The key to a remarkable life

We often feel overwhelmed with tons of commitments, many tasks in progress and realm of unfinished projects.

We’re smart. We’re knowledgeable. We are intelligent … still, why this?

A small habit is a culprit.

I guess you might have guessed it! The habit of always saying “Yes” to almost all the requests that come our way is the one.

It is uncool, limiting, powerless and just bad.

Better habit, as it turns out, is the habit of saying “No.”

It is even better if “Saying No” is your default habit.

This will pay you dividends.

This will pay you dividends for a simple reason – when you say “No” to everything that comes to your way, you will have more time to devote on a few “Yeses” you’d choose to commit to.

Here’s to Your Remarkable Life: Habit of  “Saying No” will allow you to focus on a few, most important things that you’ll carefully choose to devote your energy into.

Take Apple for example. Their products are few. Their efforts are focused. Their fan following is loyal. Their value is unmatchable.  It is like a cult and owning an Apple Product is a status symbol for most.

Their users are their loyal marketers (writer of this article included :)) … Not because they are great but because they make us feel great.

How did they build such a perception in its users mind?

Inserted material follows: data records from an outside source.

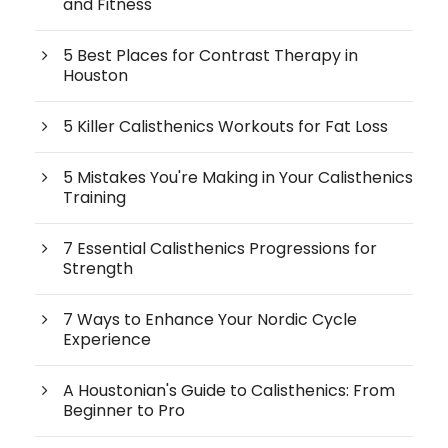
and Fitness
5 Best Places for Contrast Therapy in
Houston
5 Killer Calisthenics Workouts for Fat Loss
5 Mistakes You're Making in Your Calisthenics
Training
7 Essential Calisthenics Progressions for
Strength
7 Ways to Enhance Your Nordic Cycle
Experience
A Houstonian's Guide to Calisthenics: From
Beginner to Pro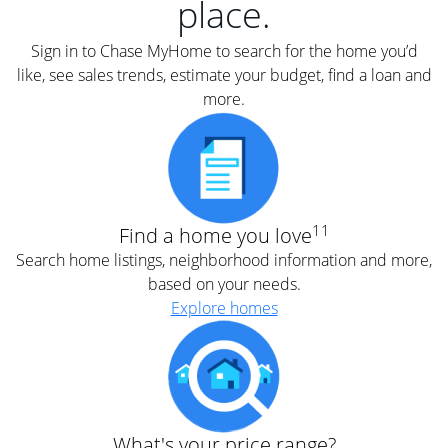
place.
Sign in to Chase MyHome to search for the home you’d
like, see sales trends, estimate your budget, find a loan and
more.
11
Find a home you love
Search home listings, neighborhood information and more,
based on your needs.
Explore homes
What's your price range?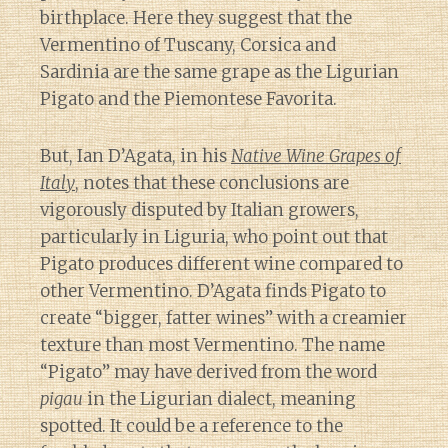
birthplace. Here they suggest that the
Vermentino of Tuscany, Corsica and
Sardinia are the same grape as the Ligurian
Pigato and the Piemontese Favorita.
But, Ian D’Agata, in his
Native Wine Grapes of
Italy
, notes that these conclusions are
vigorously disputed by Italian growers,
particularly in Liguria, who point out that
Pigato produces different wine compared to
other Vermentino. D’Agata finds Pigato to
create “bigger, fatter wines” with a creamier
texture than most Vermentino. The name
“Pigato” may have derived from the word
pigau
in the Ligurian dialect, meaning
spotted. It could be a reference to the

Consider this quote from Jobs:

“And it comes from saying no to 1,000 things to make sure we don’t get on the wrong track or try to do too much. We’re always thinking about new markets we could enter, but it’s only by saying no that you can concentrate on the things that are really important.” ~ Steve Jobs

By saying no to 1000 things!

Mac; iPod; iPhone; iPad … only a select few.

The foundation of a select few yeses, when built on a habit of Saying No, makes your work remarkable.

What we can learn from it?

When you do remarkable work, you are respected as a remarkable being.

Remarkable beings make a remarkable life.

Remarkable life is what all of us want to want, don’t we?

“Saying No” as your default habit is the first step. What’s your take?